Freshfields Bruckhaus Deringer and Willkie Farr & Gallagher have successfully argued a reduction in the fines handed down to energy companies E.ON Ruhrgas and GDF Suez by the European Commission for alleged market sharing.
The €233m (£186m) reduction in the fines is believed to be the largest-ever reduction granted by the European courts.
The dispute arises from a 1975 agreement between the legacy companies of Germany’s E.ON Ruhrgas and France’s GDF Suez to construct and operate the MEGAL gas pipeline between Germany and France. In 2005 the agreement was updated to reformulate the contractual relationship between the two companies over the pipeline.
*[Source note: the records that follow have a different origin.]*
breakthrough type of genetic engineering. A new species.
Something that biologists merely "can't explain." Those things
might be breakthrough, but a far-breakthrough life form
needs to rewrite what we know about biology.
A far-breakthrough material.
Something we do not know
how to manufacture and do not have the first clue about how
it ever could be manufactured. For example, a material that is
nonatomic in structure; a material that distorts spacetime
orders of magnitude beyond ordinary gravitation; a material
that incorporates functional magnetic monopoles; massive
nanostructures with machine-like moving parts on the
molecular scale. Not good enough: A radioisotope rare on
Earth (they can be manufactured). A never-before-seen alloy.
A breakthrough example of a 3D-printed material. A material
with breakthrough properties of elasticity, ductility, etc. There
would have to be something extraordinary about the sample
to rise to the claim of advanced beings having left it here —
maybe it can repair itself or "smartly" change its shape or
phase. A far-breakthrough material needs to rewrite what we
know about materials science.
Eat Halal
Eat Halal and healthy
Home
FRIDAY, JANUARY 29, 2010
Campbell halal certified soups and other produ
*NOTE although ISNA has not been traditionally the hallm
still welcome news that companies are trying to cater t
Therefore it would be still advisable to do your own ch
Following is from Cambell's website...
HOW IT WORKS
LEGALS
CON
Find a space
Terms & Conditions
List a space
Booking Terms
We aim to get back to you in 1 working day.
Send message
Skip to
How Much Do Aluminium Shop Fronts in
In 2006 the European Commission began investigating the agreement and following proceedings, in 2009 fined both companies €533m (£426m), alleging that they had agreed “not to penetrate – or to penetrate only in a limited manner – each other’s home market and thus to protect their home markets by not selling on the other’s home market the gas transported by the MEGAL gas pipeline.”
The fine was calculated as 15 per cent of the sales concerned.
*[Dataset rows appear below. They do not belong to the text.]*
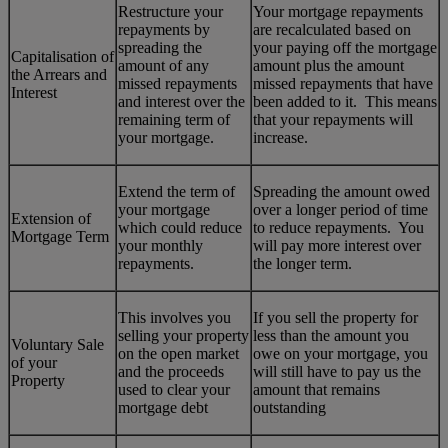
Restructure your
Your mortgage repayments
repayments by
are recalculated based on
spreading the
your paying off the mortgage
Capitalisation of
amount of any
amount plus the amount
the Arrears and
missed repayments
missed repayments that have
Interest
and interest over the
been added to it. This means
remaining term of
that your repayments will
your mortgage.
increase.
Extend the term of
Spreading the amount owed
your mortgage
over a longer period of time
Extension of
which could reduce
to reduce repayments. You
Mortgage Term
your monthly
will pay more interest over
repayments.
the longer term.
This involves you
If you sell the property for
selling your property
less than the amount you
Voluntary Sale
on the open market
owe on your mortgage, you
of your
and the proceeds
will still have to pay us the
Property
used to clear your
amount that remains
mortgage debt
outstanding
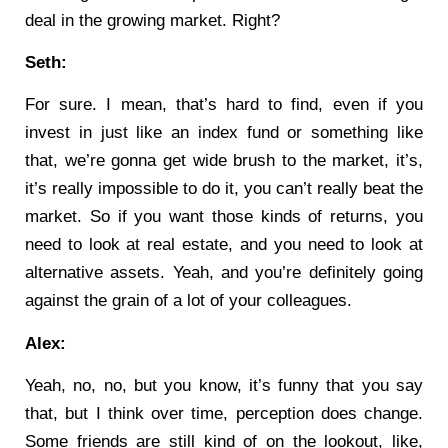
deal in the growing market. Right?
Seth:
For sure. I mean, that’s hard to find, even if you
invest in just like an index fund or something like
that, we’re gonna get wide brush to the market, it’s,
it’s really impossible to do it, you can’t really beat the
market. So if you want those kinds of returns, you
need to look at real estate, and you need to look at
alternative assets. Yeah, and you’re definitely going
against the grain of a lot of your colleagues.
Alex:
Yeah, no, no, but you know, it’s funny that you say
that, but I think over time, perception does change.
Some friends are still kind of on the lookout, like,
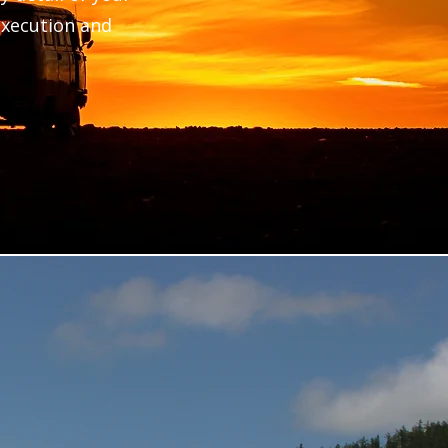
 execution and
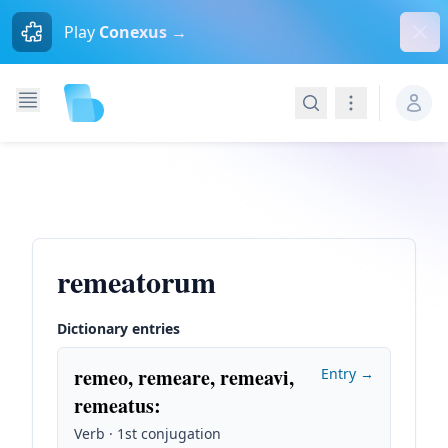
Dism
Play
Conexus →
Search
Navigation
remeatorum
Dictionary entries
remeo, remeare, remeavi,
Entry →
remeatus
:
Verb · 1st conjugation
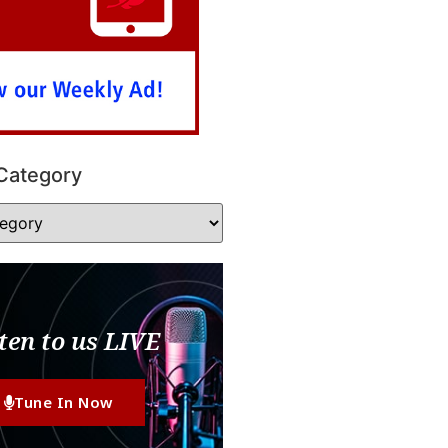
Category
ten to us LIVE
Tune In Now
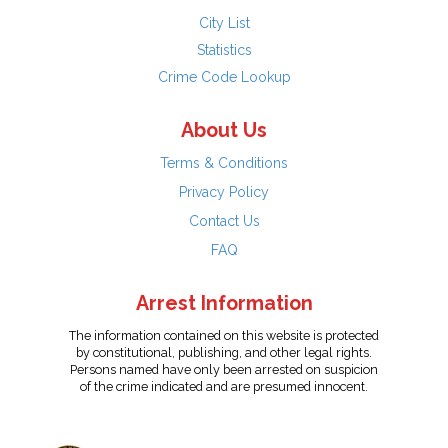
City List
Statistics
Crime Code Lookup
About Us
Terms & Conditions
Privacy Policy
Contact Us
FAQ
Arrest Information
The information contained on this website is protected
by constitutional, publishing, and other legal rights.
Persons named have only been arrested on suspicion
of the crime indicated and are presumed innocent.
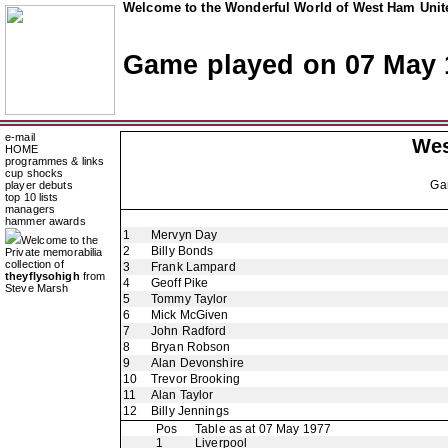
Welcome to the Wonderful World of West Ham Unite
Game played on 07 May 
e-mail
Wes
HOME
programmes & links
cup shocks
Ga
player debuts
top 10 lists
managers
hammer awards
1
Mervyn Day
Welcome to the
2
Billy Bonds
Private memorabilia
collection of
3
Frank Lampard
theyflysohigh
from
4
Geoff Pike
Steve Marsh
5
Tommy Taylor
6
Mick McGiven
7
John Radford
8
Bryan Robson
9
Alan Devonshire
10
Trevor Brooking
11
Alan Taylor
12
Billy Jennings
Pos
Table as at 07 May 1977
1
Liverpool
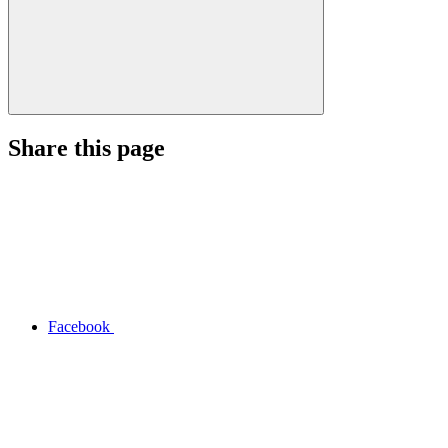
Share this page
Facebook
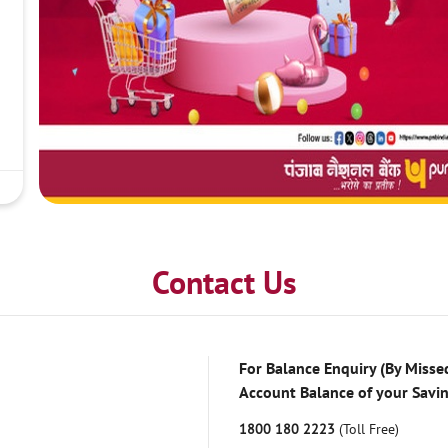
Contact Us
For Balance Enquiry (By Missed
Account Balance of your Savi
1800 180 2223
(Toll Free)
In June this year the General Court of the European Union ruled on the companies’ arguments against the fines. The companies argued that the Commission infringed European law and the policy of equal treatment, and among other pleas also said that the alleged infringements by Ruhrgas and GDF Suez were time-barred.
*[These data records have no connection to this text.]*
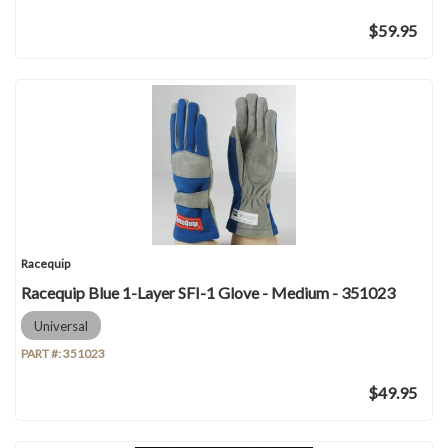
$59.95
Racequip
Racequip Blue 1-Layer SFI-1 Glove - Medium - 351023
Universal
PART #:
351023
$49.95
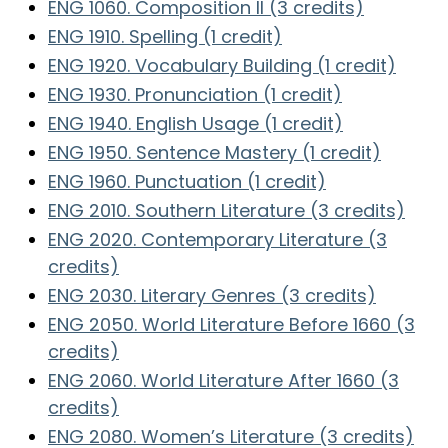
ENG 1060. Composition II (3 credits)
ENG 1910. Spelling (1 credit)
ENG 1920. Vocabulary Building (1 credit)
ENG 1930. Pronunciation (1 credit)
ENG 1940. English Usage (1 credit)
ENG 1950. Sentence Mastery (1 credit)
ENG 1960. Punctuation (1 credit)
ENG 2010. Southern Literature (3 credits)
ENG 2020. Contemporary Literature (3
credits)
ENG 2030. Literary Genres (3 credits)
ENG 2050. World Literature Before 1660 (3
credits)
ENG 2060. World Literature After 1660 (3
credits)
ENG 2080. Women’s Literature (3 credits)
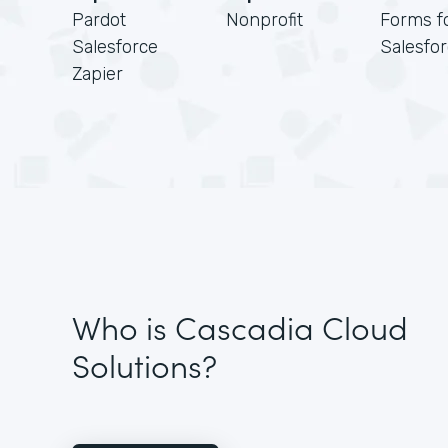
Pardot
Nonprofit
Forms f
Salesforce
Salesfo
Zapier
Who is Cascadia Cloud
Solutions?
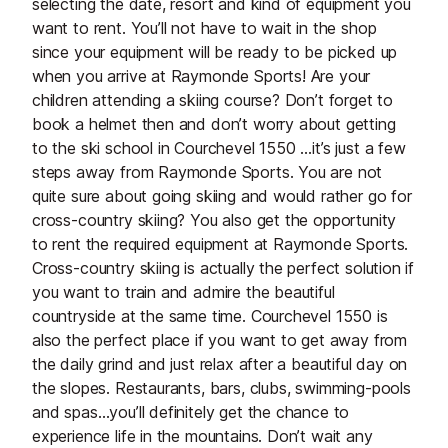
selecting the date, resort and kind of equipment you
want to rent. You’ll not have to wait in the shop
since your equipment will be ready to be picked up
when you arrive at Raymonde Sports! Are your
children attending a skiing course? Don’t forget to
book a helmet then and don’t worry about getting
to the ski school in Courchevel 1550 …it’s just a few
steps away from Raymonde Sports. You are not
quite sure about going skiing and would rather go for
cross-country skiing? You also get the opportunity
to rent the required equipment at Raymonde Sports.
Cross-country skiing is actually the perfect solution if
you want to train and admire the beautiful
countryside at the same time. Courchevel 1550 is
also the perfect place if you want to get away from
the daily grind and just relax after a beautiful day on
the slopes. Restaurants, bars, clubs, swimming-pools
and spas…you’ll definitely get the chance to
experience life in the mountains. Don’t wait any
The court accepted some of the companies’ arguments, although not all, and ruled that the fine should be reduced as the Commission had not sufficiently proved the duration of the infringement in France.
Willkie Farr & Gallagher represented GDF Suez. The team was led by competition partners Jacques-Philippe Gunther and Charlotte Breuvart along with associates Agathe Richard and Esra Uctu, instructed by GDF’s in-house team of Sandra Lagumina, Florence Weingarten, Sophie Berté and Sylviane Bartholomeeusen.
Freshfields’ Düsseldorf managing partner Tobias Klose and competition partner Gerhard Wiedemann acted for E.ON Ruhrgas.